Une photo de sa maison et de ses terres
Qassim Suliman sort un ordinateur et montre une photo de sa propriété. Des champs très verts au premier plan, des oliviers ensuite… Du tout se dégage une impression de prospérité. On entrevoit en arrière-plan une série de bâtisses blanches qui renforcent encore ce sentiment. « Nous avons dû quitter notre propriété à cause de l’arrivée de l’Etat islamique, explique-t-il. Nous avons réussi à fuir à la dernière minute. Mes cousins ont été capturés par l’EI. Ma mère est restée sur place et elle est morte là-bas. »

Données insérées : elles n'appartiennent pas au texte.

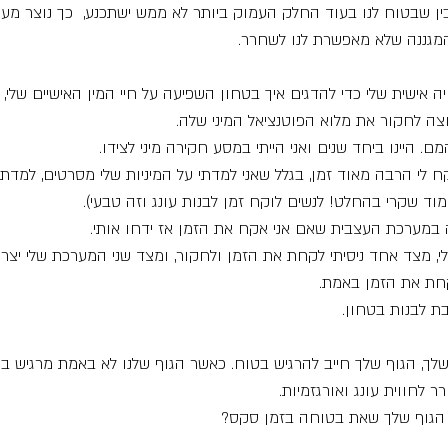
ין שבטוח לנו בעוד החלק העמוק ביותר לא ממש ישתכנע,  כך נוצר מעין
המגננה שלא מאפשרת לנו לשחרר.
 אישית שלי כדי להדגים איך בטחון השפיעה על חיי המין האישיים שלי, 
צה לחקור את מלוא הפוטנציאל המיני שלה.
המם. היינו ביחד שנים ואני הייתי במסע חקירה מיני לצידו.
קח לי הרבה מאוד זמן, בגלל שאני למדתי על המיניות שלי מסרטים, למדתי
וד שקרי בהחלט! לנשים לוקח זמן לבנות עונג וזה טבעי).
 במערכת העצבית שאם אני אקח את הזמן אז ידחו אותי. 
, מצד אחד ניסיתי לקחת את הזמן ולחקור, ומצד שני המערכת שלי יצרה
קחת את הזמן באמת.
בת לבנות בטחון.
לך, הגוף שלך חייב להרגיש בטוח. כאשר הגוף שלנו לא באמת מרגיש בטו
לחווית עונג ואורגזמיות. 
ת הגוף שלך שאת בטוחה בזמן סקס?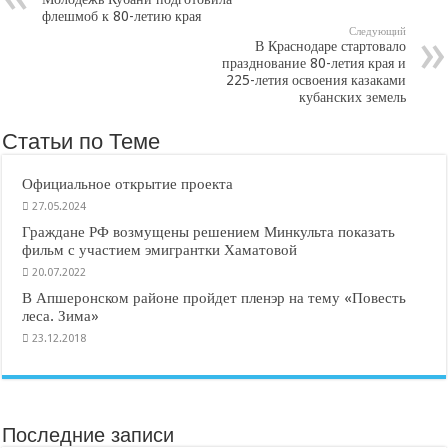
флешмоб к 80-летию края
Следующий
В Краснодаре стартовало
празднование 80-летия края и
225-летия освоения казаками
кубанских земель
Статьи по Теме
Официальное открытие проекта
27.05.2024
Граждане РФ возмущены решением Минкульта показать
фильм с участием эмигрантки Хаматовой
20.07.2022
В Апшеронском районе пройдет пленэр на тему «Повесть
леса. Зима»
23.12.2018
Последние записи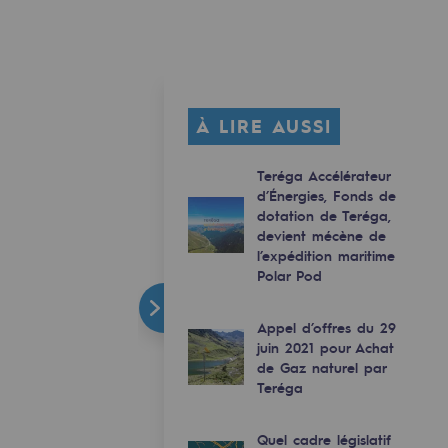
À LIRE AUSSI
Teréga Accélérateur
d’Énergies, Fonds de
dotation de Teréga,
devient mécène de
l’expédition maritime
Polar Pod
Appel d’offres du 29
juin 2021 pour Achat
de Gaz naturel par
Teréga
Quel cadre législatif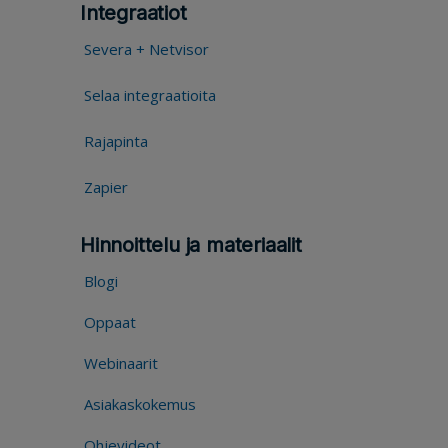
Integraatiot
Severa + Netvisor
Selaa integraatioita
Rajapinta
Zapier
Hinnoittelu ja materiaalit
Blogi
Oppaat
Webinaarit
Asiakaskokemus
Ohjevideot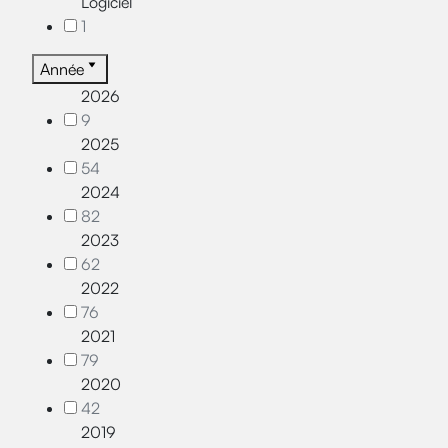
Logiciel
1
Année
2026
9
2025
54
2024
82
2023
62
2022
76
2021
79
2020
42
2019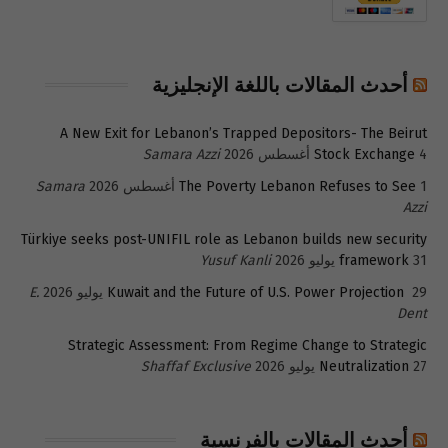
أحدث المقالات باللغة الإنجليزية
A New Exit for Lebanon’s Trapped Depositors- The Beirut
4 أغسطس 2026
Stock Exchange
Samara Azzi
1 أغسطس 2026
The Poverty Lebanon Refuses to See
Samara
Azzi
Türkiye seeks post-UNIFIL role as Lebanon builds new security
31 يوليو 2026
framework
Yusuf Kanli
29 يوليو 2026
Kuwait and the Future of U.S. Power Projection
E.
Dent
Strategic Assessment: From Regime Change to Strategic
27 يوليو 2026
Neutralization
Shaffaf Exclusive
أحدث المقالات بالفرنسية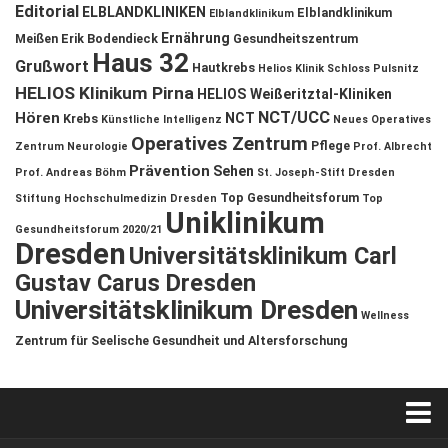
Editorial
ELBLANDKLINIKEN
Elblandklinikum
Elblandklinikum
Ernährung
Meißen
Erik Bodendieck
Gesundheitszentrum
Haus 32
Grußwort
Hautkrebs
Helios Klinik Schloss Pulsnitz
HELIOS Klinikum Pirna
HELIOS Weißeritztal-Kliniken
NCT/UCC
Hören
NCT
Krebs
Künstliche Intelligenz
Neues Operatives
Operatives Zentrum
Pflege
Zentrum
Neurologie
Prof. Albrecht
Prävention
Sehen
Prof. Andreas Böhm
St. Joseph-Stift Dresden
Top Gesundheitsforum
Stiftung Hochschulmedizin Dresden
Top
Uniklinikum
Gesundheitsforum 2020/21
Dresden
Universitätsklinikum Carl
Gustav Carus Dresden
Universitätsklinikum Dresden
Wellness
Zentrum für Seelische Gesundheit und Altersforschung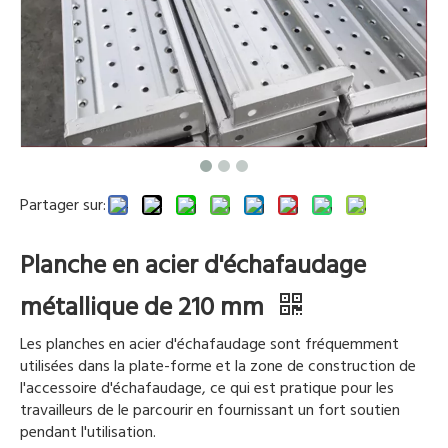
Partager sur:
Planche en acier d'échafaudage
métallique de 210 mm
Les planches en acier d'échafaudage sont fréquemment
utilisées dans la plate-forme et la zone de construction de
l'accessoire d'échafaudage, ce qui est pratique pour les
travailleurs de le parcourir en fournissant un fort soutien
pendant l'utilisation.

Qassim Suliman relève que lui et sa famille n’ont pas d’avenir dans ce camp. Très dépité, il lâche : « Nous n’avons pas non plus d’avenir dans notre région d’origine. Du côté de Sinjar, nous avons été menacés 74 fois ces dernières décennies. Aujourd’hui si nous rentrons, notre maison est détruite, il n’y a plus ni infrastructures ni services qui marchent. Les djihadistes de l’EI ont brûlé nos maisons, ils ont volé nos bêtes… et le plus important : nous avons perdu confiance. » Très accablé, il ajoute : « Nos voisins musulmans qui vivaient en bonne harmonie avec nous depuis une centaine d’années, ont voulu nous tuer ! » Comme beaucoup de déplacés, pour ménager un futur à ses enfants, il est prêt à émigrer en Europe ou ailleurs. C’est d’ailleurs ce qu’a fait l’un de ses frères qui s’est installé en Allemagne, après avoir passé par la Turquie, et gagné la Grèce en bateau en plastic.
Nofa, l’épouse de Qassim, constate aussi que la vie est difficile dans le camp de Sharya. Mais que, toutefois, tous ses enfants vont à l’école, trois dans une infrastructure installée à proximité du camp et gérée par les responsables de la structure d’accueil, et le quatrième à Sharya, dans la ville d’à côté. « Les autorités y ont ouvert une école en arabe, ce qui permet à notre aîné de suivre cette classe, vu qu’elle ne se donne pas en kurde, comme c’est le cas pour toutes les classes dans la région de Dohuk. »
Une clinique gérée par Medair
En dehors de l’enceinte du camp, un peu en retrait sur une colline, des sortes de portakabin ont été installées pour servir de salles de classe. Un peu à côté, une autre installation de containers fait office de clinique. La salle d’attente est bondée. Une cinquantaine de personnes, principalement des femmes et des enfants, sont assises sur des chaises rouges en plastic. « Nous proposons des consultations pré et post-natales, ainsi que des soins pédiatriques, mais aussi des prises en charge des maladies chroniques, explique Sarah Molyneux. Entre 1400 et 1600 personnes bénéficient d’une consultation chaque semaine. » Cette infirmière australienne est la responsable du projet de santé que pilote Medair, une ONG d’origine suisse. Elle explique que les messieurs sont emmenés dans la partie gauche de la clinique qui fait une sorte de T et les femmes dans la partie droite, en accord avec la culture des Yézidis. En plus des médecins, un dentiste propose également ses services.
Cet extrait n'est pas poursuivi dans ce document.